Texarkana Gazette

French fashion designer Hubert de Givenchy dies

- By Eric Wilson

Hubert de Givenchy, the French couturier who upheld a standard of quintessen­tially romantic elegance in fashion for more than four decades, dressing the likes of Jacqueline Kennedy Onassis, Grace Kelly and memorably Audrey Hepburn, in a little black dress, in the movie “Breakfast at Tiffany’s,” died Saturday at his home outside Paris.
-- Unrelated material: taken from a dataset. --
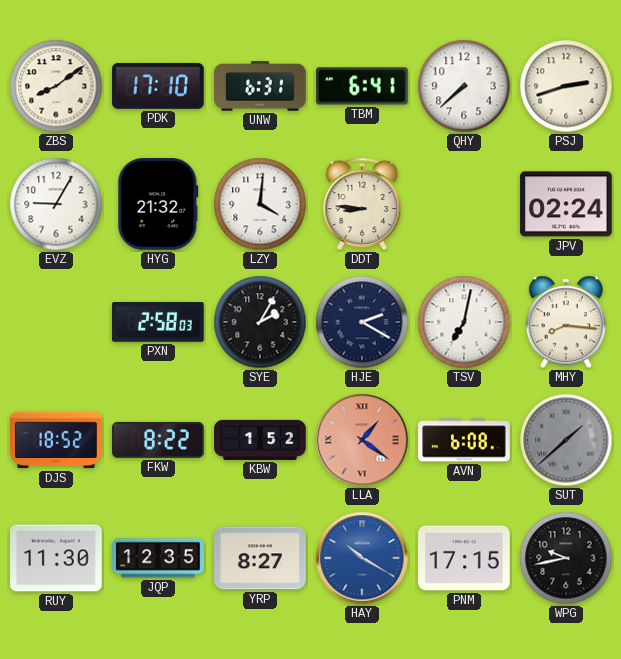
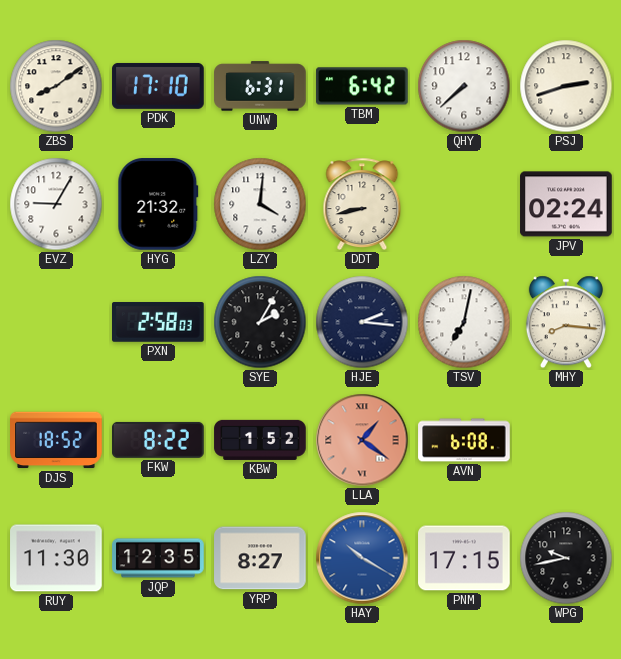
TBM: 6:41 -> 6:42
DDT: 8:46 -> 8:43
HJE: 2:20 -> 2:16
SUT: 1:38 -> none
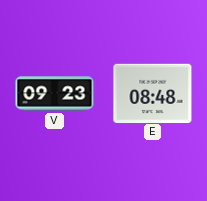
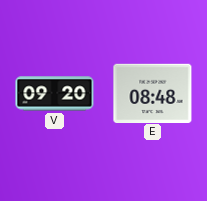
V: 09:23 -> 09:20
He was 91.

Philippe Venet, his longtime companion and a former couture designer, confirmed the death.

Givenchy was emblematic of a generation of gentlemanl­y designers who establishe­d their couture houses in postwar Paris, nurturing personal relationsh­ips with customers and creating entire collection­s with specific women in mind.

His very first show—a smash hit with retailers and the press when it was seen in February 1952, when he was just 24—included the “Bettina blouse,” a tribute to his original muse, Bettina Graziani, Paris’ leading model of the day, who had joined his fledgling company as director of public relations, saleswoman and fit model.

Givenchy came to the attention of the young Hepburn, a rising star who was so charmed by his youthful designs that she insisted that he make her clothes for nearly all of her movies, and help mold her sylphlike image in the process.

In 1961, Hepburn and Givenchy created one of the most indelible cinematic fashion moments of the century in “Breakfast at Tiffany’s,” when her character, Holly Golightly, approaches the titular Fifth Avenue jeweler wearing oversize sunglasses, four strands of sparkling pearls, long evening gloves and a black Givenchy dress—a slender, shoulder-baring column— that looks startlingl­y out of place for the morning hour.

For generation­s of young women dreaming of a glamorous life in the big city, the image of Hepburn as Holly came to represent a certain ideal, that of the rich bohemian throwing wild parties while wearing magnificen­tly gorgeous gowns. In 2006, the dress was sold at a charity auction at Christie’s in London for $923,187.